Immersion foot syndromes
A trench foot is an immersion foot syndrome. These syndromes refer to foot injuries due to non-freezing cold and wet exposure or to foot injuries due to prolonged immersion in warm water.
Non freezing cold injury (NFCI)
Depending on the situation that caused the injury different names are used for related conditions : “trench foot “, “immersion foot”, \”seaboot foot”, or “shelter foot”. NFCI can occur in the feet as well as in the hands. Extremities are art risk when they are cold ( 0° to 15°C) and wet for prolonged periods of time. Cold alone is not sufficient to cause NFCI. The duration of an exposure to cold and wet conditions to cause NFCI is not known. Individuals at risk are soldiers, homeless people or hikers.

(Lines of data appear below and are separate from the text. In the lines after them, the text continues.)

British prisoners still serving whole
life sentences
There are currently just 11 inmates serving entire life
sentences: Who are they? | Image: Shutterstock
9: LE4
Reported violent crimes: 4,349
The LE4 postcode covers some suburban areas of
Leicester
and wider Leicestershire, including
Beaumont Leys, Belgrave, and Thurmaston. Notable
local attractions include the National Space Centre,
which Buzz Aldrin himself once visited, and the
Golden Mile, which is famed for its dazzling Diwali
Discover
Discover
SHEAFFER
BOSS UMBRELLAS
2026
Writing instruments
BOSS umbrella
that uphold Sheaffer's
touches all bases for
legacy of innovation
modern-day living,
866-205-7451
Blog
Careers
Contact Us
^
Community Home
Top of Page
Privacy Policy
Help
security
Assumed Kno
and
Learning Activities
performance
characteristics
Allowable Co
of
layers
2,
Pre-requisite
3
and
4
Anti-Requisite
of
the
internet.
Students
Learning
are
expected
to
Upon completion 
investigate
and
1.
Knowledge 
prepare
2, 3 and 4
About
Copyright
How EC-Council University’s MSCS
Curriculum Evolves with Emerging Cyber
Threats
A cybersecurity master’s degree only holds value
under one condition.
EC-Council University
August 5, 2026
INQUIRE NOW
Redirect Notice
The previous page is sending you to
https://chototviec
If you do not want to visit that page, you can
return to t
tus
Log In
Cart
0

The pathophysiology of NFCI is poorly understood. It includes impaired control of the circulation, direct damage to the microcirculation and probably damage to the nerves. Tissue loss is not a feature of NFCI but likely due to pressure injury such as walking long distances on NFCI affected feet.

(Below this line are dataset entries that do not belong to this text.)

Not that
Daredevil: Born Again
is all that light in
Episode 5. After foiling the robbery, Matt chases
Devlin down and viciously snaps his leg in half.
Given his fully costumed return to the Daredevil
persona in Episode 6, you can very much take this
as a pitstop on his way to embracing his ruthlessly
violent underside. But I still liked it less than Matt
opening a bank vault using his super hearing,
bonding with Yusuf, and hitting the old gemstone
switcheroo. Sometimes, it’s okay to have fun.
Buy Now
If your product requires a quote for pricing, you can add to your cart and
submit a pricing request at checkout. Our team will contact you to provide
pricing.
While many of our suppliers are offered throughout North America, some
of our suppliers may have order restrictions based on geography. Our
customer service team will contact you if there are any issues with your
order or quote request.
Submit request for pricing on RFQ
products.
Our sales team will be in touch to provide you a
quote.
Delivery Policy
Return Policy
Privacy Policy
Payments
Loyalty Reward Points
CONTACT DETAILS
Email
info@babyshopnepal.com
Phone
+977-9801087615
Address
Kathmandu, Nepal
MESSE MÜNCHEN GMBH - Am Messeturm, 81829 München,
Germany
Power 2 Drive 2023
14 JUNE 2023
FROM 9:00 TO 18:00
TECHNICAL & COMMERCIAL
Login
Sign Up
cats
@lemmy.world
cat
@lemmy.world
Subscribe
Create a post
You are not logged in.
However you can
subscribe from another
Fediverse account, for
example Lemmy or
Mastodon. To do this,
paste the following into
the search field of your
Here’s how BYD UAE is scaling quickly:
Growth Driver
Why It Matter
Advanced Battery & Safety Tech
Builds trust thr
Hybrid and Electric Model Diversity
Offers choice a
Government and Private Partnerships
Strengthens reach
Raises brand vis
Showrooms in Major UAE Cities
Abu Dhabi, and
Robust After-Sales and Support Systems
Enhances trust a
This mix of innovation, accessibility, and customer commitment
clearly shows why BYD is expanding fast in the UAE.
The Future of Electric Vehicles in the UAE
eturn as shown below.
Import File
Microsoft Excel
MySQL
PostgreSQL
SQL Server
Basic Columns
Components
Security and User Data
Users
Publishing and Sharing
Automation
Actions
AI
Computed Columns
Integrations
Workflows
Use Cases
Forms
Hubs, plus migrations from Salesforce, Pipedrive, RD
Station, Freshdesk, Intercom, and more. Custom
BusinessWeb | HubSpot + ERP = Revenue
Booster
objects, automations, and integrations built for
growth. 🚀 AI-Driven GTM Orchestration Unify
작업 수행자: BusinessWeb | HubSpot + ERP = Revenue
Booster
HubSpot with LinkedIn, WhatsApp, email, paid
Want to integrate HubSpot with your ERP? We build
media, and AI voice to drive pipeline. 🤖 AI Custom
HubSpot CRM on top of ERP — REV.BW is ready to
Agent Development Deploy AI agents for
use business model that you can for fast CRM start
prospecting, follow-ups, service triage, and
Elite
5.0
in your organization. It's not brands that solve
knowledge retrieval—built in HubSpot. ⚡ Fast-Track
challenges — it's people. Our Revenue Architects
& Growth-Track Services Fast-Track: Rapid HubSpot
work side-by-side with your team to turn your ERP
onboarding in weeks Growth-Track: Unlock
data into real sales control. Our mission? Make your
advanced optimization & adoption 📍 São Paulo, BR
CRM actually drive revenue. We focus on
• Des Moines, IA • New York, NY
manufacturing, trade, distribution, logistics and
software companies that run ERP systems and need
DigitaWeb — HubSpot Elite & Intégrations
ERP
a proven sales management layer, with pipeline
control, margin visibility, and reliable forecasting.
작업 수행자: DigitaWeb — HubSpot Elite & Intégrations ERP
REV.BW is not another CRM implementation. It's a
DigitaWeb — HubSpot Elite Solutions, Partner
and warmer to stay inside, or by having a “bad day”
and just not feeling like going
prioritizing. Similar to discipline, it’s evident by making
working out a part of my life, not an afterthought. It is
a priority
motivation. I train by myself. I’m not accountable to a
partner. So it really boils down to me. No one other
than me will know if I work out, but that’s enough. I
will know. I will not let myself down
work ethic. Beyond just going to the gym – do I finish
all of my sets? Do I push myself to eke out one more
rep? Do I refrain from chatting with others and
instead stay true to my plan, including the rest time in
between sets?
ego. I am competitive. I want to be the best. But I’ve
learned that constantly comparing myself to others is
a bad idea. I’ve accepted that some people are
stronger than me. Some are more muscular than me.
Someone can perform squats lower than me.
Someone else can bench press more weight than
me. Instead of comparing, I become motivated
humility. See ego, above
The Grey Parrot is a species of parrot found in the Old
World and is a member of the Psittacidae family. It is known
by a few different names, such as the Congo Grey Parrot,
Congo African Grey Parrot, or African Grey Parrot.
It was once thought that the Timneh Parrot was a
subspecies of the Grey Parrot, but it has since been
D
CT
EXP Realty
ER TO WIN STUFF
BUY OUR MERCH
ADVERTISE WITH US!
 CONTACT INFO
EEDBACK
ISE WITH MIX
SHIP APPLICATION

NFCI progress through a series of stages:
The first stage during cold exposure is characterized by loss of sensation usually taking the form of complete anesthesia. The patient sometimes describes the feet as feeling like a block of wood. He/she becomes clumsy and may have difficulty walking. Extremities may be bright red at first but then become pale or completely white.
The second stage begins as the patient is removed from the cold environment and lasts a few hours. The extremities become a mottled pale blue, pulses become bounding, but capillary refill is delayed. Swelling can occur. The extremity continues to be cold and numb and the patient may still have problems walking.

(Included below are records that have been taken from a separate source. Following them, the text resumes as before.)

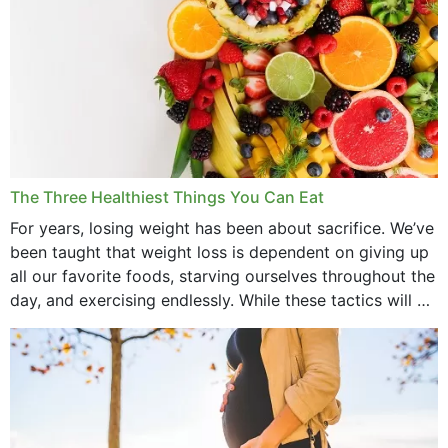
April 2022
March 2022
February 2022
January 2022
December 2021
The Three Healthiest Things You Can Eat
November 2021
For years, losing weight has been about sacrifice. We’ve
been taught that weight loss is dependent on giving up
October 2021
all our favorite foods, starving ourselves throughout the
day, and exercising endlessly. While these tactics will no
September 2021
doubt work to shed...
August 2021
July 2021
June 2021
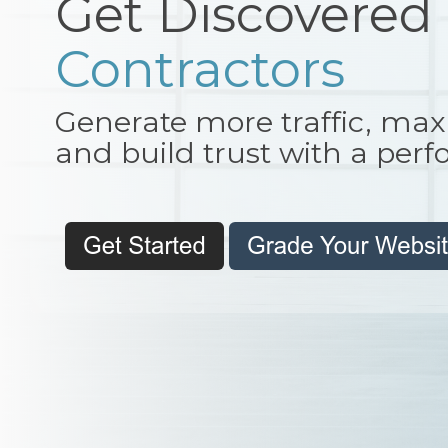
Get Discovered
Developers
Generate more traffic, max
and build trust with a per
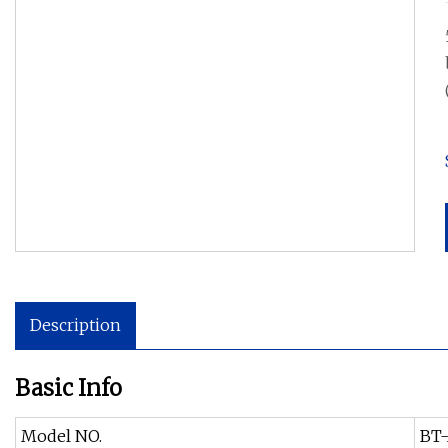
Description
Basic Info
Model NO.
BT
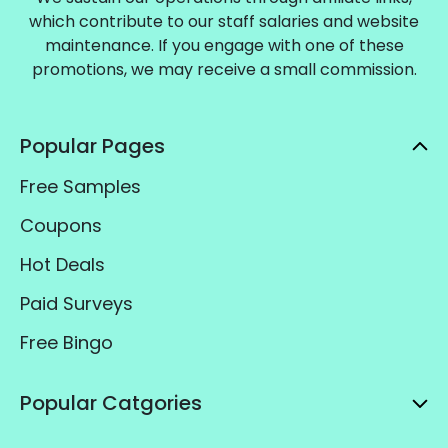
which contribute to our staff salaries and website
maintenance. If you engage with one of these
promotions, we may receive a small commission.
Popular Pages
Free Samples
Coupons
Hot Deals
Paid Surveys
Free Bingo
Popular Catgories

The third stage is characterized by the abruptly beginning of hyperemia. It may last for days to weeks. The affected extermity becomes bright red and edematous and anesthesia is replaced by intense pain.
The fourth stage follows the period of hyperemia and may persist for years or even be permanent. The affected extremities are cool and very sensitive to cold .The majority of patients may have chronic pain usually in response to cold.
The diagnosis of NFCI depends on a history of prolonged exposure to cold ( generally 0° to 15° C), wet conditions and clinical findings consistent with the four stages of injury. The primary alternative diagnosis is frostbite.
In the prehospital setting: get the patient to a warm environment, if possible don’t allow him to walk. Remove wet clothing once the patient is sheltered. If systemic hypothermia and/or frostbite is present take care of these situations first.
In the emergency department: allow the extremities with NFCI to rewarm gradually with bed rest, elevation of the legs and air drying at room temperature. Replace fluid losses, give analgesia. Tetanus prophylaxis is recommended. There is no role for prophylactic antibiotics.
Inpatient management: continue any necessary emergency treatment (rewarming, rehydration). Optimize pain treatment using NSAID’s, opioids, amitriptyline (50 to 100 mg orally at bedtime) or neuropathic pain medication such as gabapentin.
Short-term complications of NFCI include gangrene, infection, gait disturbance, and hyperalgesia. Long-term complications are due to peripheral neurovascular injury : the areas affected feel cold, experience prolonged episodes of vasoconstriction especially after re-exposure to cold. Re-exposure commonly causes pain. Pain may also be provoked by walking. Ulceration and nail loss can occur intermittently without provoking injury.
Measures that may be used to reduce the risk of developing NFCI include: avoid cold/wet conditions, wear clothing that provides thermal protection but is not constricting, change socks regularly, stay active and avoid malnutrition, dehydration and fatigue.
\”Mark luckily had a mild form of trenchfoot. After a few hours of rest, rewarming of his feet, eating and drinking and taking some painkillers he was able to perform some steps very carefully. The following days he recuperated completely.\”
Mark is a ultrarunner who ran his first non stop 160 km during the Bello Gallico event in December 2017.